Table 6 Comparison of computational complexity between CBSR and PUBSR.

Conclusion

In this paper, a novel stochastic resonance algorithm is proposed to address the output saturation issue of traditional bistable stochastic resonance (CBSR) methods and the difficulty of detecting weak signals, with a focus on early bearing fault diagnosis. The main conclusions are summarized as follows:

  1. 1.

    Addressing the output saturation of the CBSR model: A piecewise unsaturated stochastic resonance method was proposed to tackle the output saturation issue. The left barrier wall was linearized, and the slope of the right barrier wall was reduced to prevent saturation. Simulation experiments demonstrated that this method has superior capabilities in enhancing weak signal features.

  2. 2.

    Optimization using variable-scale stochastic resonance: The proposed model was optimized using variable-scale stochastic resonance, which adjusts the time scale of the signal to meet adiabatic approximation conditions. This approach offers a simple computational solution for practical engineering applications without altering the system’s physical properties. Additionally, the signal-to-noise ratio (SNR) was used as the objective function, and the Cuckoo Search (CS) algorithm was employed to optimize the key parameters of the PUBSR model for optimal output signals.

  3. 3.

    Validation with engineering data: The proposed CS-PUBSR method was validated using engineering data, and the results showed that it effectively removes high-frequency components, resulting in a clearer frequency domain. Furthermore, the extracted fault characteristic frequency peaks were higher, confirming the method’s effectiveness in early bearing fault diagnosis.
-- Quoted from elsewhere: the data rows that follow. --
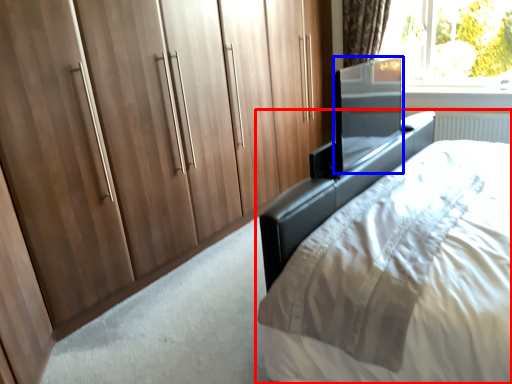 Question: Among these objects, which one is nearest to the camera, bed (highlighted by a red box) or screen door (highlighted by a blue box)?

Choices:
 (A) bed
 (B) screen door

Answer: (A) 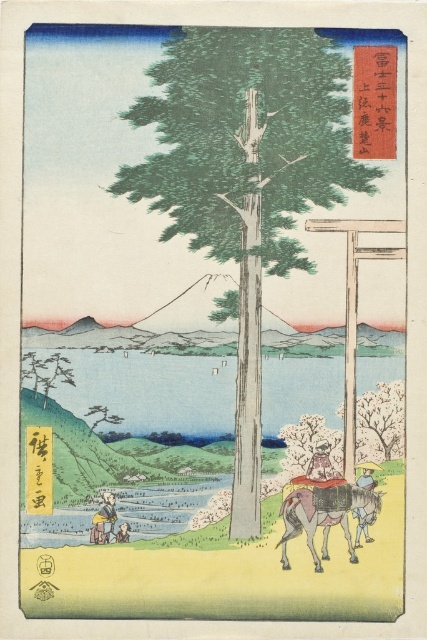 Between green matte tree at lower left and light brown paper bag at lower center, which one appears on the right side from the viewer's perspective?

light brown paper bag at lower center is more to the right.

Who is more distant from viewer, (44,392) or (128,524)?

Positioned behind is point (44,392).

At what (x,y) coordinates should I click in order to perform the action: click on green matte tree at lower left. Please return your answer as a coordinate pair (x, y). Image resolution: width=427 pixels, height=640 pixels. Looking at the image, I should click on (46, 372).

Can you confirm if green textured tree at center is bigger than wooden figure at center?

Correct, green textured tree at center is larger in size than wooden figure at center.

Between green textured tree at center and wooden figure at center, which one has more height?

With more height is green textured tree at center.

Between point (254, 291) and point (315, 477), which one is positioned in front?

Point (315, 477) is more forward.

Locate an element on the screen. The height and width of the screenshot is (640, 427). green textured tree at center is located at coordinates (245, 179).

Does cherry blossom tree at center appear over green matte tree at lower left?

Actually, cherry blossom tree at center is below green matte tree at lower left.

Is cherry blossom tree at center below green matte tree at lower left?

Yes, cherry blossom tree at center is below green matte tree at lower left.

Who is more forward, (379,394) or (56,380)?

Point (56,380)

This screenshot has height=640, width=427. I want to click on cherry blossom tree at center, so click(383, 413). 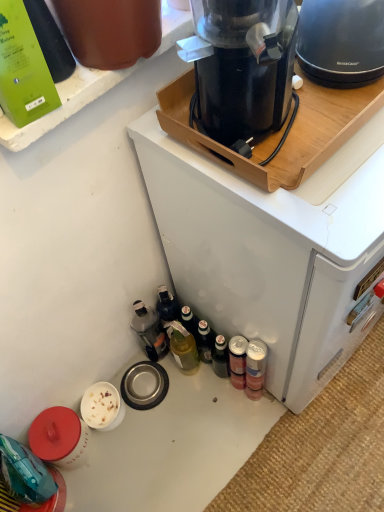 Question: Is black plastic coffee maker at upper center, which is the first kitchen appliance from left to right, to the left of translucent plastic bottle at lower left, arranged as the 2th bottle when viewed from the top, from the viewer's perspective?

Choices:
 (A) no
 (B) yes

Answer: (A)

Question: Does black plastic coffee maker at upper center, which is the first kitchen appliance from left to right, lie behind translucent plastic bottle at lower left, placed as the first bottle when sorted from back to front?

Choices:
 (A) yes
 (B) no

Answer: (B)

Question: From the image's perspective, does black plastic coffee maker at upper center, which is the first kitchen appliance from left to right, appear lower than translucent plastic bottle at lower left, arranged as the second bottle when ordered from the bottom?

Choices:
 (A) yes
 (B) no

Answer: (B)

Question: From a real-world perspective, is black plastic coffee maker at upper center, which appears as the second kitchen appliance when viewed from the right, positioned over translucent plastic bottle at lower left, acting as the 2th bottle starting from the right, based on gravity?

Choices:
 (A) no
 (B) yes

Answer: (B)

Question: Considering the relative sizes of black plastic coffee maker at upper center, which is the first kitchen appliance from left to right, and translucent plastic bottle at lower left, which is the third bottle in front-to-back order, in the image provided, is black plastic coffee maker at upper center, which is the first kitchen appliance from left to right, thinner than translucent plastic bottle at lower left, which is the third bottle in front-to-back order,?

Choices:
 (A) yes
 (B) no

Answer: (B)

Question: Is black plastic coffee maker at upper center, which is the first kitchen appliance from left to right, aimed at translucent plastic bottle at lower left, acting as the 2th bottle starting from the right?

Choices:
 (A) yes
 (B) no

Answer: (B)

Question: Is black plastic coffee maker at upper center to the right of metallic silver can at lower right, the 2th bottle viewed from the back, from the viewer's perspective?

Choices:
 (A) yes
 (B) no

Answer: (A)

Question: Would you say metallic silver can at lower right, marked as the second bottle in a front-to-back arrangement, is part of black plastic coffee maker at upper center's contents?

Choices:
 (A) no
 (B) yes

Answer: (A)

Question: Can you confirm if black plastic coffee maker at upper center is taller than metallic silver can at lower right, which appears as the third bottle when viewed from the top?

Choices:
 (A) no
 (B) yes

Answer: (B)

Question: Is black plastic coffee maker at upper center turned away from metallic silver can at lower right, which appears as the 1th bottle when ordered from the bottom?

Choices:
 (A) no
 (B) yes

Answer: (A)

Question: Does black plastic coffee maker at upper center touch metallic silver can at lower right, which appears as the third bottle when viewed from the top?

Choices:
 (A) yes
 (B) no

Answer: (B)

Question: From a real-world perspective, is black plastic coffee maker at upper center on metallic silver can at lower right, the 2th bottle viewed from the back?

Choices:
 (A) no
 (B) yes

Answer: (B)

Question: Is matte black kettle at upper right, which appears as the 2th kitchen appliance when viewed from the left, directly adjacent to black plastic coffee maker at upper center?

Choices:
 (A) no
 (B) yes

Answer: (A) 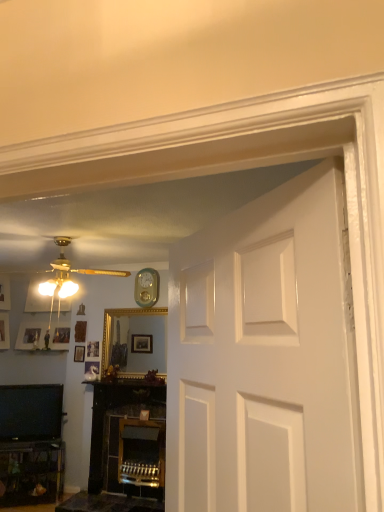 Question: Considering the relative positions of teal glossy clock at upper center and wooden picture frame at center in the image provided, is teal glossy clock at upper center to the right of wooden picture frame at center from the viewer's perspective?

Choices:
 (A) no
 (B) yes

Answer: (B)

Question: Is teal glossy clock at upper center looking in the opposite direction of wooden picture frame at center?

Choices:
 (A) no
 (B) yes

Answer: (A)

Question: Is teal glossy clock at upper center with wooden picture frame at center?

Choices:
 (A) yes
 (B) no

Answer: (B)

Question: Is teal glossy clock at upper center thinner than wooden picture frame at center?

Choices:
 (A) yes
 (B) no

Answer: (B)

Question: Considering the relative sizes of teal glossy clock at upper center and wooden picture frame at center in the image provided, is teal glossy clock at upper center smaller than wooden picture frame at center?

Choices:
 (A) yes
 (B) no

Answer: (B)

Question: Considering the relative positions of black glossy television at lower left and matte gold ceiling fan at upper left in the image provided, is black glossy television at lower left to the left or to the right of matte gold ceiling fan at upper left?

Choices:
 (A) left
 (B) right

Answer: (A)

Question: Considering their positions, is black glossy television at lower left located in front of or behind matte gold ceiling fan at upper left?

Choices:
 (A) behind
 (B) front

Answer: (A)

Question: In terms of width, does black glossy television at lower left look wider or thinner when compared to matte gold ceiling fan at upper left?

Choices:
 (A) wide
 (B) thin

Answer: (B)

Question: From the image's perspective, is black glossy television at lower left above or below matte gold ceiling fan at upper left?

Choices:
 (A) above
 (B) below

Answer: (B)

Question: Would you say matte gold ceiling fan at upper left is inside or outside wooden picture frame at center?

Choices:
 (A) inside
 (B) outside

Answer: (B)

Question: Considering the positions of matte gold ceiling fan at upper left and wooden picture frame at center in the image, is matte gold ceiling fan at upper left bigger or smaller than wooden picture frame at center?

Choices:
 (A) small
 (B) big

Answer: (B)

Question: Is matte gold ceiling fan at upper left in front of or behind wooden picture frame at center in the image?

Choices:
 (A) behind
 (B) front

Answer: (B)

Question: Would you say matte gold ceiling fan at upper left is to the left or to the right of wooden picture frame at center in the picture?

Choices:
 (A) right
 (B) left

Answer: (A)

Question: From the image's perspective, is gold metallic ceiling fan at upper left positioned above or below wooden picture frame at center?

Choices:
 (A) above
 (B) below

Answer: (A)

Question: Is gold metallic ceiling fan at upper left wider or thinner than wooden picture frame at center?

Choices:
 (A) thin
 (B) wide

Answer: (B) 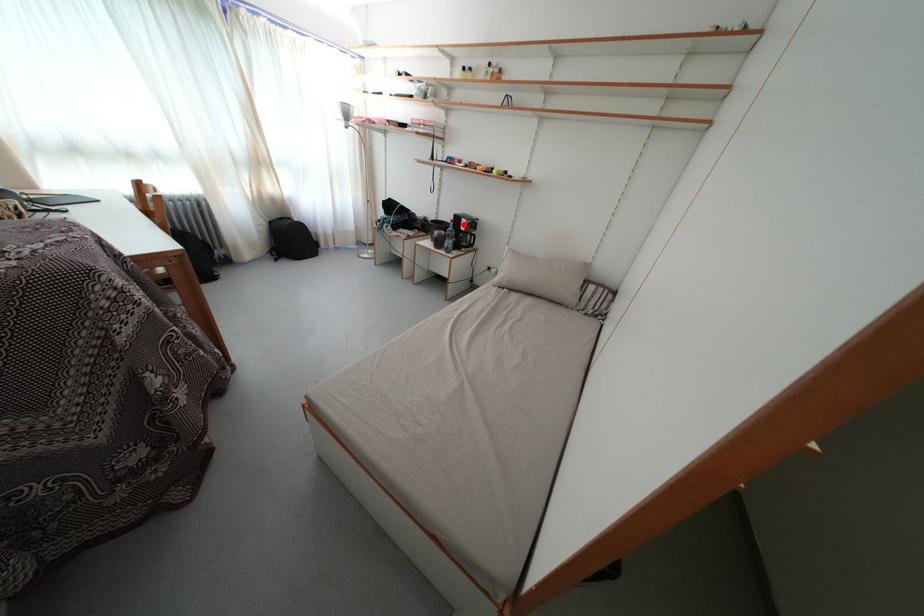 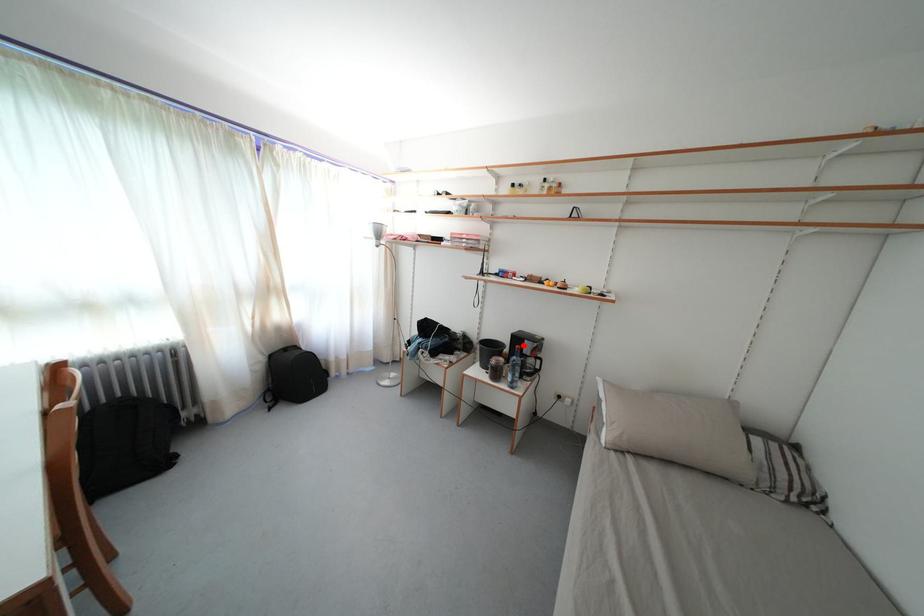 I am providing you with two images of the same scene from different viewpoints. A red point is marked on the first image and another point is marked on the second image. Are the points marked in image1 and image2 representing the same 3D position?

Yes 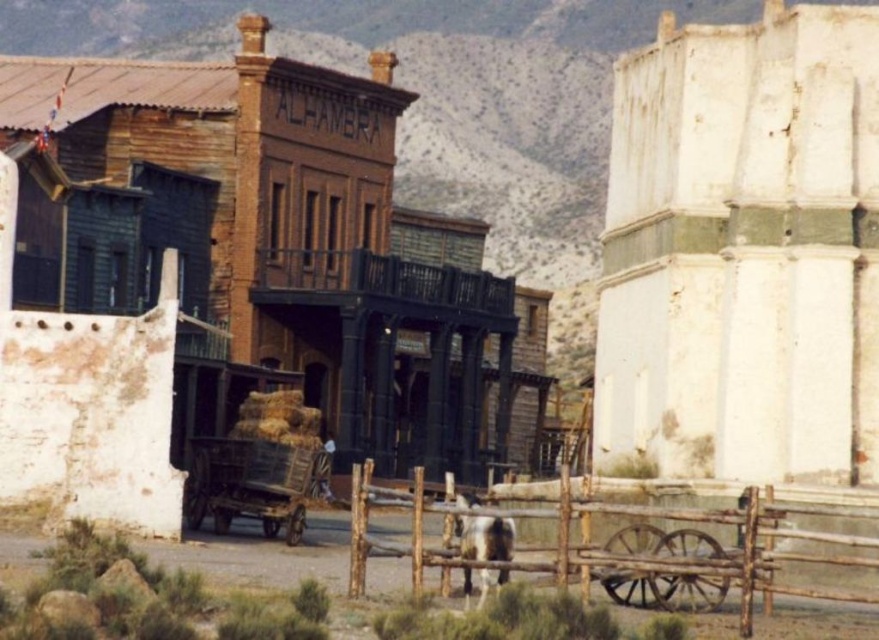 Question: Is rustic wooden building at center thinner than brown wooden fence at lower center?

Choices:
 (A) yes
 (B) no

Answer: (B)

Question: Which point is farther from the camera taking this photo?

Choices:
 (A) (273, 483)
 (B) (594, 564)
 (C) (98, 68)

Answer: (C)

Question: Is rustic wooden building at center above brown wooden fence at lower center?

Choices:
 (A) yes
 (B) no

Answer: (A)

Question: Which object is the closest to the brown wooden fence at lower center?

Choices:
 (A) rustic wooden building at center
 (B) wooden cart at center

Answer: (B)

Question: Is rustic wooden building at center wider than brown wooden fence at lower center?

Choices:
 (A) yes
 (B) no

Answer: (A)

Question: Which is farther from the rustic wooden building at center?

Choices:
 (A) brown wooden fence at lower center
 (B) wooden cart at center

Answer: (A) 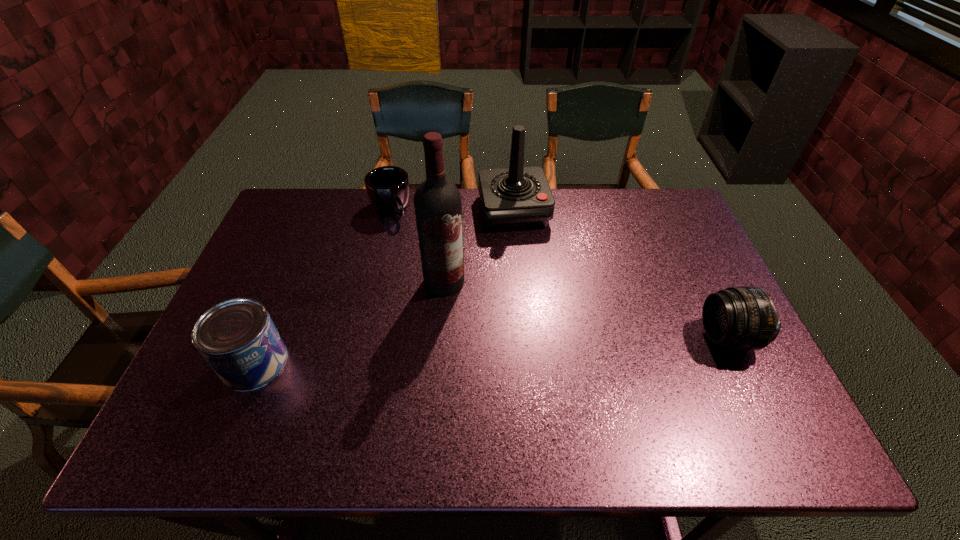 Locate an element on the screen. The image size is (960, 540). free region that satisfies the following two spatial constraints: 1. on the front side of the fourth object from left to right; 2. on the right side of the fourth object from right to left is located at coordinates (390, 210). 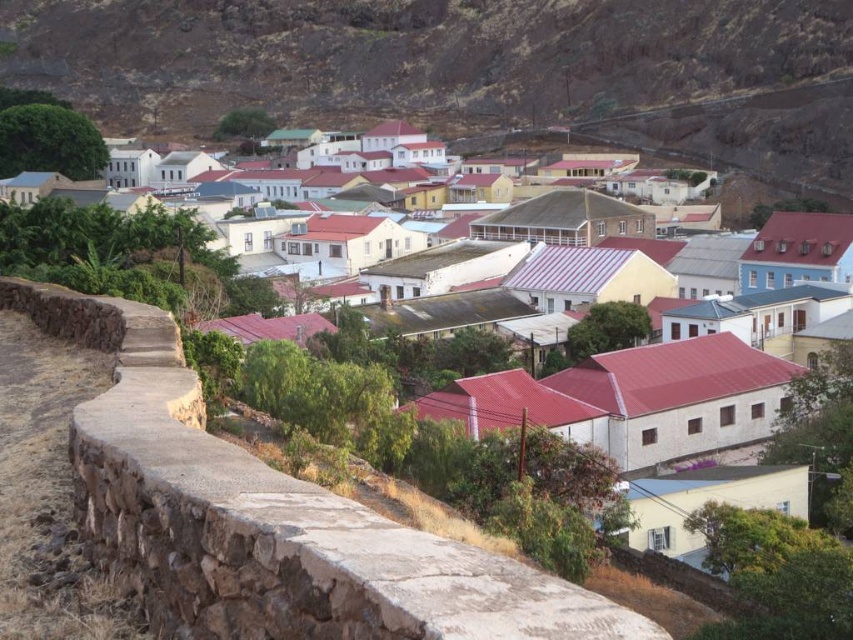 Question: Does white stone houses at center have a smaller size compared to brown stone wall at lower left?

Choices:
 (A) yes
 (B) no

Answer: (B)

Question: Does white stone houses at center appear on the right side of brown stone wall at lower left?

Choices:
 (A) no
 (B) yes

Answer: (A)

Question: Which point is closer to the camera?

Choices:
 (A) (242, 467)
 (B) (798, 77)

Answer: (A)

Question: Estimate the real-world distances between objects in this image. Which object is farther from the brown stone wall at lower left?

Choices:
 (A) brown stone ledge at lower left
 (B) white stone houses at center

Answer: (B)

Question: Can you confirm if white stone houses at center is positioned above brown stone ledge at lower left?

Choices:
 (A) yes
 (B) no

Answer: (A)

Question: Which point is closer to the camera taking this photo?

Choices:
 (A) (233, 540)
 (B) (178, 464)
 (C) (838, 52)

Answer: (A) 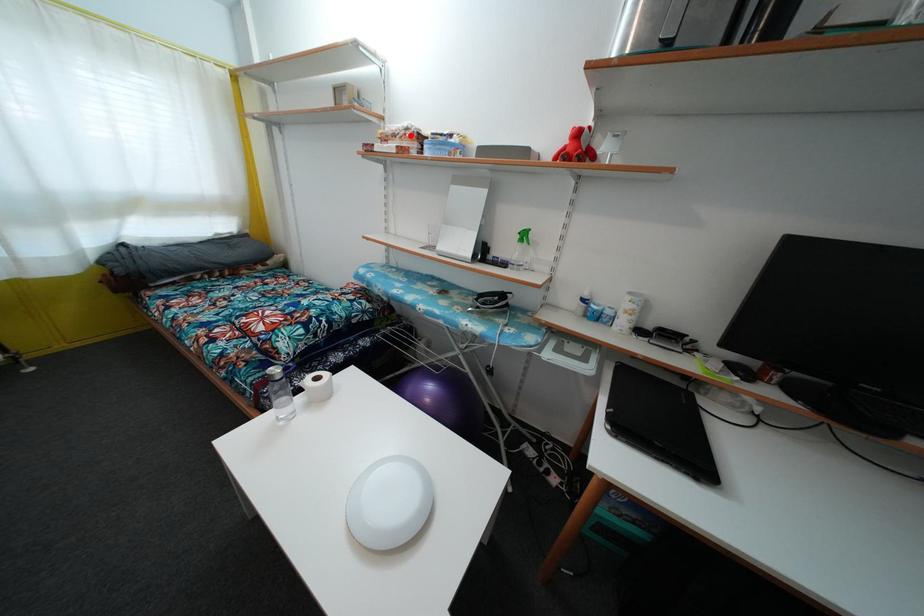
Although the proposed method has demonstrated strong enhancement capability and diagnostic performance in early bearing fault diagnosis, several aspects remain to be further explored. First, the current approach is primarily designed for single-fault scenarios and does not consider the signal superposition and feature interference that may arise under compound fault conditions. In future work, we plan to conduct compound fault signal modeling and simulation experiments, and validate the method’s identification accuracy using real industrial datasets. In terms of computational efficiency, we will assess the feasibility of deploying the method on embedded systems and attempt to enhance its real-time performance and engineering applicability by simplifying the model structure or parameter search mechanism.